Client is a partner in a partnership that has elected into the NYS PTE. The partnership pays NY tax at the entity level. That has two impacts on the partner: 1) His K-1 Federal income is reduced by the amount of state tax paid at the partnership level. 2) He receives a PTE credit toward his NY state taxes for the amount of state tax paid at the partnership level. All good.
In Proseries 2023, the Carryover worksheet is treating the credit on his 2022 NYS return as if it was a payment made with the return filing. This adds to state taxes paid in 2023 on his Schedule A which doesn't seem right (he didn't pay the tax, the entity did and his K-1 income has already been reduced by it).
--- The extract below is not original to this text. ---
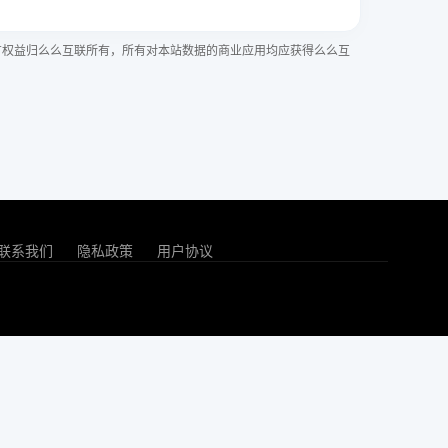
有权益归么么互联所有，所有对本站数据的商业应用均应获得么么互
联系我们
隐私政策
用户协议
It doesn't matter to the 2023 result due to the SALT cap, but it really messes up the State & Local Income Tax Refund Worksheet that's used to determine if any 2022 state refunds are taxable.
Has anyone else noticed this? The PTE credits are so complicated that getting someone to even understand what I'm talking about is an issue. I think this is flying under the radar b/c the IRS hasn't adjusted the State & Local Income Tax Refund Worksheet in the 1040 instructions to handle refunds caused by PTE credits and Proseries is mishandling the PTE credit as a payment by the individual at the state level.
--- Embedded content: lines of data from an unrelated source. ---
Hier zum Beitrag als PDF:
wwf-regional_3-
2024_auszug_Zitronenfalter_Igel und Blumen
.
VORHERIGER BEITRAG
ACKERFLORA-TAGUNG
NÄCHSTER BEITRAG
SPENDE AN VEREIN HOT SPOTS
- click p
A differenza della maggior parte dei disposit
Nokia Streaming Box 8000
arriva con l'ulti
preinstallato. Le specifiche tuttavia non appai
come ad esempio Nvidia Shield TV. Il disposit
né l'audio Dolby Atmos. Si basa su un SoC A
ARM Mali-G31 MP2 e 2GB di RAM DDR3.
NY is the worst for PTET. I just checked some of my returns and I don't see what you are seeing. The ptet has nothing to do with federal return except lowering federal income. It the credit creates a state overpayment, then that is treated like any other overpayment.
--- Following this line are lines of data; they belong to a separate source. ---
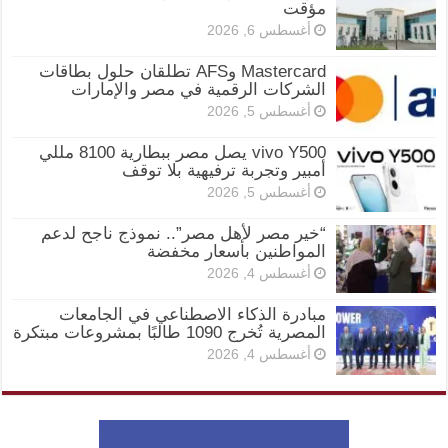
مؤقت
أغسطس 6, 2026
Mastercard وAFS تطلقان حلول بطاقات
الشركات الرقمية في مصر والإمارات
أغسطس 5, 2026
vivo Y500 يصل مصر ببطارية 8100 مللي
أمبير وتجربة ترفيهية بلا توقف
أغسطس 5, 2026
“خير مصر لأهل مصر”.. نموذج ناجح لدعم
المواطنين بأسعار مخفضة
أغسطس 4, 2026
مبادرة الذكاء الاصطناعي في الجامعات
المصرية تُخرج 1090 طالبًا بمشروعات مبتكرة
أغسطس 4, 2026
It should just lower Federal income, but it also treats the NY credit as an individual payment of state tax that is paid with the return and adds it to Sch A for the following year! Check for yourself. Go to a 2022 individual NY return (IT-203 is where I've seen it, NY non-resident, though I'd guess it applies to IT-201 as well) that has a PTET credit. Open the 2023 Federal return and look at the carryover worksheet and the Schedule A line 5. It carries the credit as an individual payment of tax, thereby not only deducting it on the partnership return (and reducing K-1 income) but also deducting it on the partner's Sch A.